Apple is now going against the European Union’s Digital Markets Act (DMA), arguing before the EU’s General Court that the sweeping antitrust framework unlawfully forces the company to dismantle key aspects of its iPhone ecosystem, App Store, and messaging services. In a hearing held in Luxembourg this week, Apple’s lead counsel, Daniel Beard KC, told judges that the DMA “imposes hugely onerous and intrusive burdens” that clash with EU protections on security, privacy, and property rights. The iPhone maker contends that the law not only overreaches but also undermines the very principles — consumer safety and data protection — that European regulators claim to uphold.

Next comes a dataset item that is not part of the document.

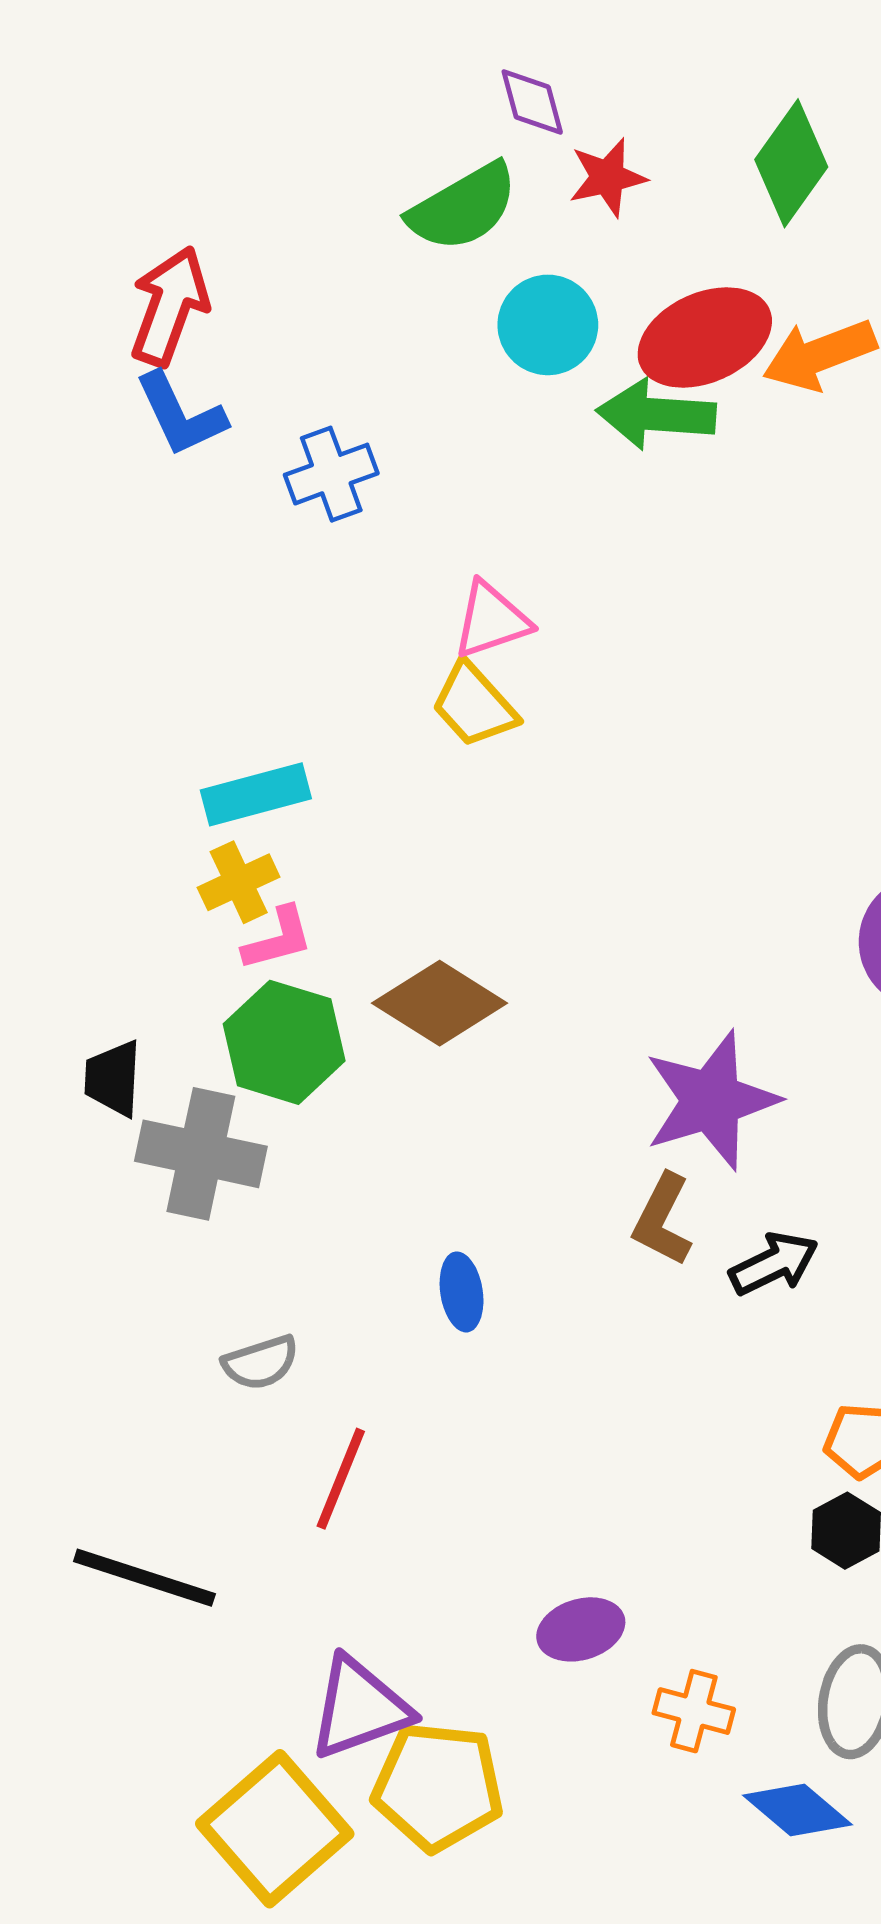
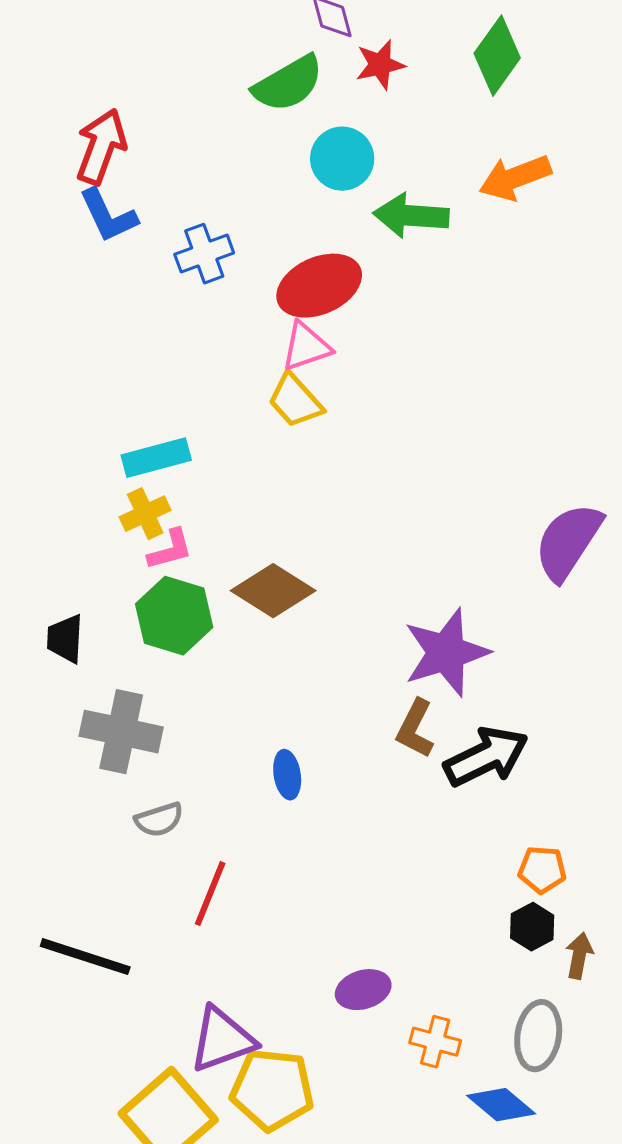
red ellipse: (705, 338) -> (319, 286), moved
gray cross: (201, 1154) -> (121, 732), moved
black arrow: (774, 1264) -> (486, 757), size x1.5

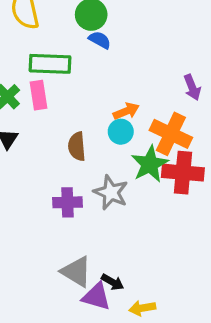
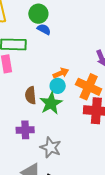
green star: (150, 164) -> (51, 103), moved
gray star: (111, 192) -> (51, 147), moved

The case marks the maiden full-scale legal challenge by a US company to the DMA, which had come into force in 2023 to curb what Brussels sees as gatekeeping behavior by digital giants such as Apple, Google, Meta, Amazon, Microsoft, ByteDance, and Booking.com. The DMA compels these firms to open their platforms to competitors, allow alternative app stores, and make core services interoperable with rival systems — measures designed to weaken their dominance across digital markets.

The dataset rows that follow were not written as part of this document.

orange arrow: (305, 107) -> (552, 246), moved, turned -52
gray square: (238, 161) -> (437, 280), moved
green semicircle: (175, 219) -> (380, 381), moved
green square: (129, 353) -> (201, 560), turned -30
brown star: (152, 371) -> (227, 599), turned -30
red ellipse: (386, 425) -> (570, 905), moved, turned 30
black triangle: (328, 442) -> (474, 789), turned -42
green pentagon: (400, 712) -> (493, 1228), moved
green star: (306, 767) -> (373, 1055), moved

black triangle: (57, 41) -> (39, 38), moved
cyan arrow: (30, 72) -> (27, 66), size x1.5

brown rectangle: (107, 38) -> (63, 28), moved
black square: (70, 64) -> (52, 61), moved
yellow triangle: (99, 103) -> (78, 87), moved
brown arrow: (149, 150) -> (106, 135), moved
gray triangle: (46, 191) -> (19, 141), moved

Apple’s challenge attacks the law on three distinct fronts, each targeting a pillar of its tightly controlled ecosystem. First, Apple contests DMA provisions that require its iPhone hardware and services to interoperate with competing devices — such as earbuds, wearables, and smart home gadgets — arguing that mandated interoperability could compromise user privacy and cybersecurity. The company contends that such requirements force it to relinquish control over encryption, device pairing, and firmware validation — safeguards it considers integral to protecting customer data. Second, Apple disputes the European Commission’s decision to classify the App Store as a core platform service under the DMA. Brussels has long argued that Apple’s control over app distribution gives it structural gatekeeper power, limiting consumer choice and imposing unfair terms on developers.

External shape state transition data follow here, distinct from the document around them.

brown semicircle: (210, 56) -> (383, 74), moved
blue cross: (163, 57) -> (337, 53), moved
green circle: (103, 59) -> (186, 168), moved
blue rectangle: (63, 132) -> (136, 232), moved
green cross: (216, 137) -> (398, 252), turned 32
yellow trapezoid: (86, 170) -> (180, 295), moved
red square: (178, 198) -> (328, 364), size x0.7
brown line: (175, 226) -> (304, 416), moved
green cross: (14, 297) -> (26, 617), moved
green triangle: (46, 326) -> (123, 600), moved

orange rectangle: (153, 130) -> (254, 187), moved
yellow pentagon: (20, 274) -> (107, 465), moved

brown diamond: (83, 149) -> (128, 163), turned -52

Third, Apple has taken issue with the Commission’s probe into whether iMessage should fall within the law’s scope. Regulators ultimately excluded the service from DMA obligations after concluding it does not generate direct revenue. But Apple maintains that the mere initiation of the inquiry was procedurally flawed and reflects a pattern of regulatory overreach.
The European Commission’s lawyers pushed back hard against Apple’s arguments. Representing the EU’s executive branch, Paul-John Loewenthal accused the company of using privacy as a shield to maintain a “closed ecosystem” that stifles competition and extracts “supernormal profits” across complementary markets. “Only Apple has the keys to that walled garden,” Loewenthal told the judges. “It decides who gets in, who can compete, and who may offer products to iPhone users. And through such control, Apple has locked in more than a third of European smartphone users.”
The outcome of Apple’s case could determine how far Brussels can go in reshaping digital markets. If the General Court sides with Apple, it could significantly narrow the scope of the DMA, limiting its ability to mandate technical changes to proprietary platforms. A ruling in favor of the EU, however, would set a precedent that could influence regulators in Japan, South Korea, the UK, and the US, all of which are watching closely, and make it harder for Big Tech companies to operate as they are now. Apple may have to redesign iOS regionally, maintaining separate versions of its software for the EU and the rest of the world, adding engineering and compliance costs, while developers could offer cheaper in-app purchases via non-Apple payment systems.